**Exercise data**
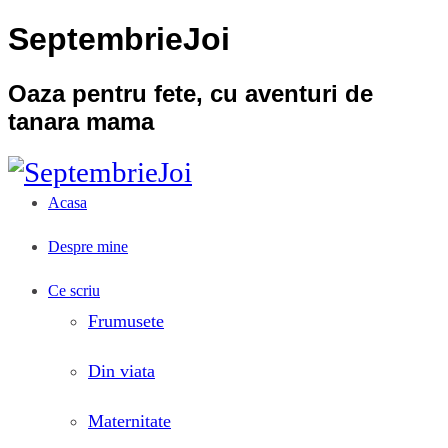
SeptembrieJoi
Oaza pentru fete, cu aventuri de
tanara mama
Acasa
Despre mine
Ce scriu
Frumusete
Din viata
Maternitate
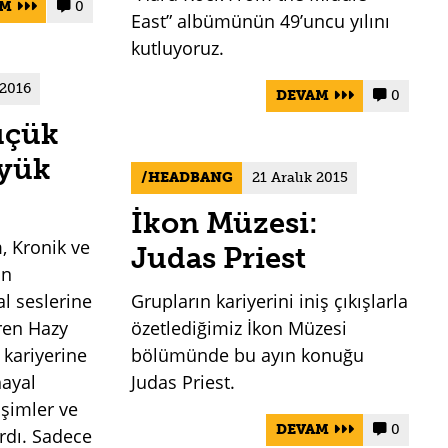
AM
0


East” albümünün 49’uncu yılını
kutluyoruz.
 2016
DEVAM
0


üçük
üyük
HEADBANG
21 Aralık 2015
İkon Müzesi:
, Kronik ve
Judas Priest
ın
al seslerine
Grupların kariyerini iniş çıkışlarla
eren Hazy
özetlediğimiz İkon Müzesi
 kariyerine
bölümünde bu ayın konuğu
hayal
Judas Priest.
işimler ve
DEVAM
0


rdı. Sadece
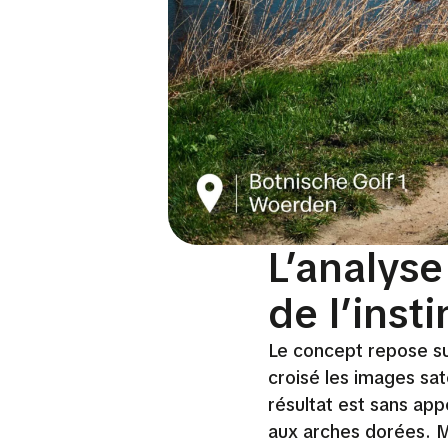
L’analyse
de l’insti
Le concept repose su
croisé les images sa
résultat est sans ap
aux arches dorées. M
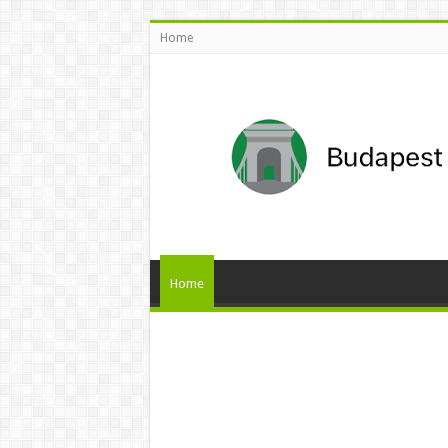
Home
Home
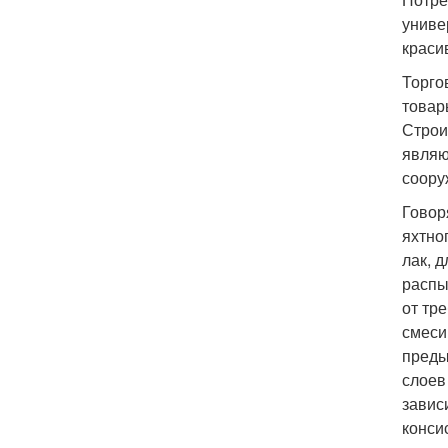
униве
краси
Торго
товар
Строи
являю
соору
Говор
яхтно
лак, 
распы
от тр
смеси
преды
слоев
завис
конси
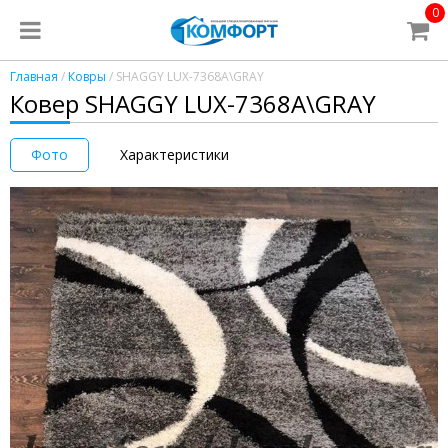
0
Главная
/
Ковры
/ SHAGGY LUX-7368A\GRAY
Ковер SHAGGY LUX-7368A\GRAY
Фото
Характеристики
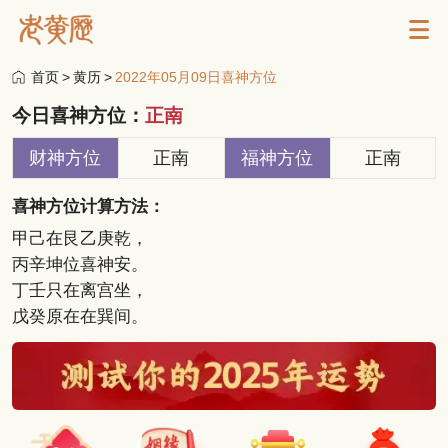
首页
>
黄历
>
2022年05月09日喜神方位
今日喜神方位：
正南
财神方位
正南
福神方位
正南
喜神方位计算方法：
甲己在艮乙庚乾，
丙辛坤位喜神安。
丁壬只在离宫坐，
戊癸原在在巽间。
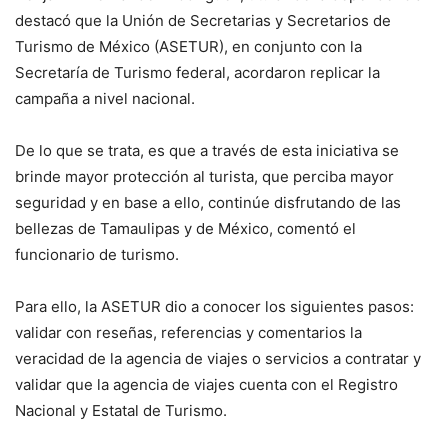
destacó que la Unión de Secretarias y Secretarios de
Turismo de México (ASETUR), en conjunto con la
Secretaría de Turismo federal, acordaron replicar la
campaña a nivel nacional.
De lo que se trata, es que a través de esta iniciativa se
brinde mayor protección al turista, que perciba mayor
seguridad y en base a ello, continúe disfrutando de las
bellezas de Tamaulipas y de México, comentó el
funcionario de turismo.
Para ello, la ASETUR dio a conocer los siguientes pasos:
validar con reseñas, referencias y comentarios la
veracidad de la agencia de viajes o servicios a contratar y
validar que la agencia de viajes cuenta con el Registro
Nacional y Estatal de Turismo.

**Work to complete**
All lines of the records above with the word "México" in them are to be copied.

**Solved exercise**
Turismo de México (ASETUR), en conjunto con la
bellezas de Tamaulipas y de México, comentó el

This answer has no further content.